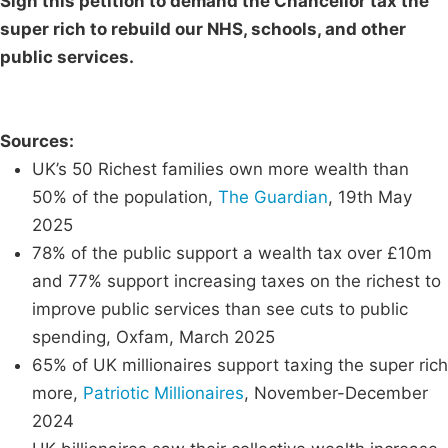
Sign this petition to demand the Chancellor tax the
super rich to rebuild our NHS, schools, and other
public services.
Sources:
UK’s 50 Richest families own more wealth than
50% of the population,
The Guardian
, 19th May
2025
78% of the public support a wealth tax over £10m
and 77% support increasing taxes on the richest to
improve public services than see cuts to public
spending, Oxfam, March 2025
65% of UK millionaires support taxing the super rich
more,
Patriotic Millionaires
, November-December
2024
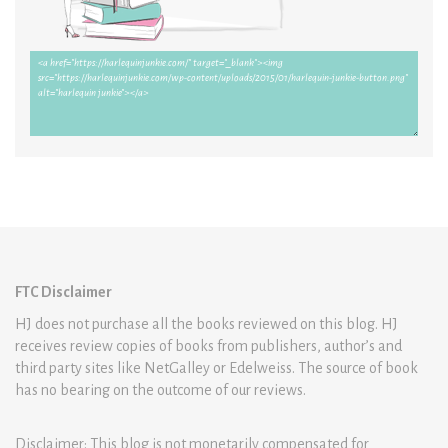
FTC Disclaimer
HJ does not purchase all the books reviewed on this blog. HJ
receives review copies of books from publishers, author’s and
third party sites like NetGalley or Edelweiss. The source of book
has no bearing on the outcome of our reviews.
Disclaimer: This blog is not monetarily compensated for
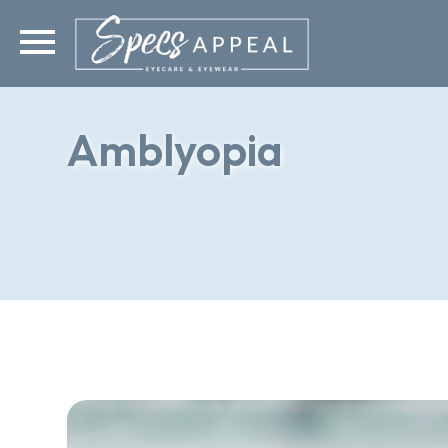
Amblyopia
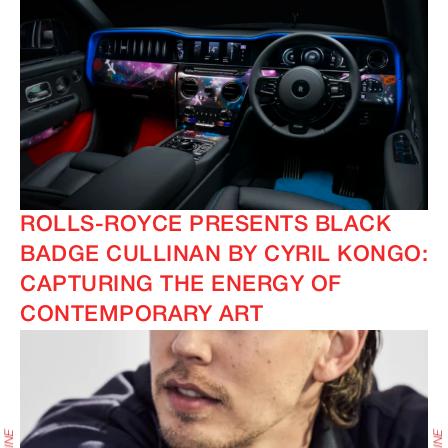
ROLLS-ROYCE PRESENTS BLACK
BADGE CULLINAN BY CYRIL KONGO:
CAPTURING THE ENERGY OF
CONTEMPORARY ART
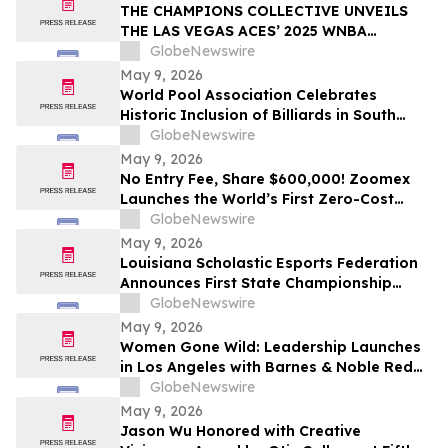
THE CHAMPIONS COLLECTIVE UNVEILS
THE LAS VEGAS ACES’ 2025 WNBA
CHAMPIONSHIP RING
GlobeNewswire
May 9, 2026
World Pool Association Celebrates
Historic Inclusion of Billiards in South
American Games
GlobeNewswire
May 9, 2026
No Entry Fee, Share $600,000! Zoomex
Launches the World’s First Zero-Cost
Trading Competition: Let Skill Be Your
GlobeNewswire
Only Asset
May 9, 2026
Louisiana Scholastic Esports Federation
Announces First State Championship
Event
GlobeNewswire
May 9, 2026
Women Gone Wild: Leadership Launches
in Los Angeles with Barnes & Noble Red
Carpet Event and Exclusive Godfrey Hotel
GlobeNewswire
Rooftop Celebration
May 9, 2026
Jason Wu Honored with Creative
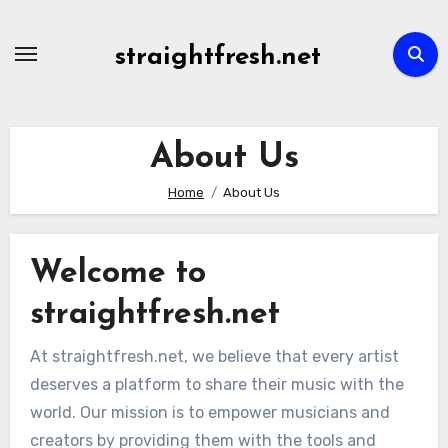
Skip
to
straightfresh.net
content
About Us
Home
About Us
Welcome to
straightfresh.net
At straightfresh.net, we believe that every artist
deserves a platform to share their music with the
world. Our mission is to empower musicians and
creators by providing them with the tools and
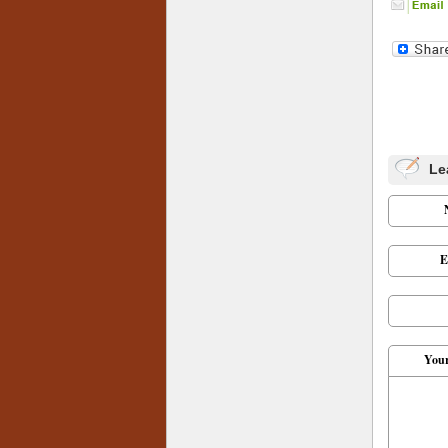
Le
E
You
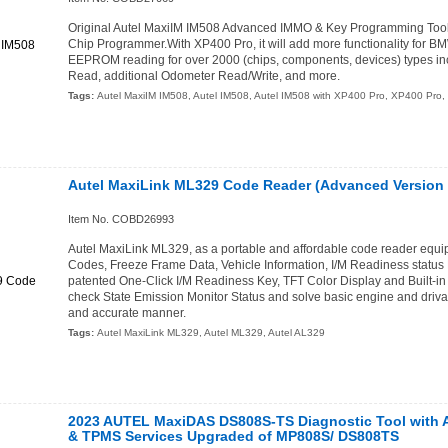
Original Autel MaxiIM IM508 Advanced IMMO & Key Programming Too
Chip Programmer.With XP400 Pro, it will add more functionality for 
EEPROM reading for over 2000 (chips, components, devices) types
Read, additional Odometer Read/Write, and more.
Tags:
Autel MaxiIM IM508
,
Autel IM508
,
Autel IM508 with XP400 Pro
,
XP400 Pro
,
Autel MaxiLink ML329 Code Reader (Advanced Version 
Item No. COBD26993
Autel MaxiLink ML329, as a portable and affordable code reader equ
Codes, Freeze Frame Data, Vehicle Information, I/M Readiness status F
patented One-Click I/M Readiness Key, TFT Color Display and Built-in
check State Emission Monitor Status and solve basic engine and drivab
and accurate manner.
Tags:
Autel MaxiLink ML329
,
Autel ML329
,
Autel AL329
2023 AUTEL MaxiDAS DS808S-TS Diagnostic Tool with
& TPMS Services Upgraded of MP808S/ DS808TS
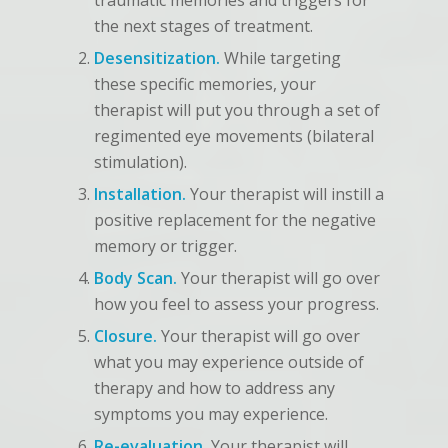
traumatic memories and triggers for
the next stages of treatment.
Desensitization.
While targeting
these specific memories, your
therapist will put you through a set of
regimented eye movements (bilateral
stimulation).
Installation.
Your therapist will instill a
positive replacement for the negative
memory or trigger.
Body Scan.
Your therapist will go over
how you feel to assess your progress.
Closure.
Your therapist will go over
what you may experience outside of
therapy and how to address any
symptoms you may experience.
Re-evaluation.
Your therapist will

+ + + +

What you should do:
All of the material above is to be retyped verbatim, with its pictures omitted.

Result for this exercise:
Sign this petition to demand the Chancellor tax the
super rich to rebuild our NHS, schools, and other
public services.
Sources:
UK’s 50 Richest families own more wealth than
50% of the population,
The Guardian
, 19th May
2025
78% of the public support a wealth tax over £10m
and 77% support increasing taxes on the richest to
improve public services than see cuts to public
spending, Oxfam, March 2025
65% of UK millionaires support taxing the super rich
more,
Patriotic Millionaires
, November-December
2024
FTC Disclaimer
HJ does not purchase all the books reviewed on this blog. HJ
receives review copies of books from publishers, author’s and
third party sites like NetGalley or Edelweiss. The source of book
has no bearing on the outcome of our reviews.
Disclaimer: This blog is not monetarily compensated for
Amblyopia
ROLLS-ROYCE PRESENTS BLACK
BADGE CULLINAN BY CYRIL KONGO:
CAPTURING THE ENERGY OF
CONTEMPORARY ART
THE CHAMPIONS COLLECTIVE UNVEILS
THE LAS VEGAS ACES’ 2025 WNBA
CHAMPIONSHIP RING
GlobeNewswire
May 9, 2026
World Pool Association Celebrates
Historic Inclusion of Billiards in South
American Games
GlobeNewswire
May 9, 2026
No Entry Fee, Share $600,000! Zoomex
Launches the World’s First Zero-Cost
Trading Competition: Let Skill Be Your
GlobeNewswire
Only Asset
May 9, 2026
Louisiana Scholastic Esports Federation
Announces First State Championship
Event
GlobeNewswire
May 9, 2026
Women Gone Wild: Leadership Launches
in Los Angeles with Barnes & Noble Red
Carpet Event and Exclusive Godfrey Hotel
GlobeNewswire
Rooftop Celebration
May 9, 2026
Jason Wu Honored with Creative
Skip
to
straightfresh.net
content
About Us
Home
About Us
Welcome to
straightfresh.net
At straightfresh.net, we believe that every artist
deserves a platform to share their music with the
world. Our mission is to empower musicians and
creators by providing them with the tools and
Le
E
You
Original Autel MaxiIM IM508 Advanced IMMO & Key Programming Too
Chip Programmer.With XP400 Pro, it will add more functionality for 
EEPROM reading for over 2000 (chips, components, devices) types
Read, additional Odometer Read/Write, and more.
Tags:
Autel MaxiIM IM508
,
Autel IM508
,
Autel IM508 with XP400 Pro
,
XP400 Pro
,
Autel MaxiLink ML329 Code Reader (Advanced Version 
Item No. COBD26993
Autel MaxiLink ML329, as a portable and affordable code reader equ
Codes, Freeze Frame Data, Vehicle Information, I/M Readiness status F
patented One-Click I/M Readiness Key, TFT Color Display and Built-in
check State Emission Monitor Status and solve basic engine and drivab
and accurate manner.
Tags:
Autel MaxiLink ML329
,
Autel ML329
,
Autel AL329
2023 AUTEL MaxiDAS DS808S-TS Diagnostic Tool with
& TPMS Services Upgraded of MP808S/ DS808TS
traumatic memories and triggers for
the next stages of treatment.
Desensitization.
While targeting
these specific memories, your
therapist will put you through a set of
regimented eye movements (bilateral
stimulation).
Installation.
Your therapist will instill a
positive replacement for the negative
memory or trigger.
Body Scan.
Your therapist will go over
how you feel to assess your progress.
Closure.
Your therapist will go over
what you may experience outside of
therapy and how to address any
symptoms you may experience.
Re-evaluation.
Your therapist will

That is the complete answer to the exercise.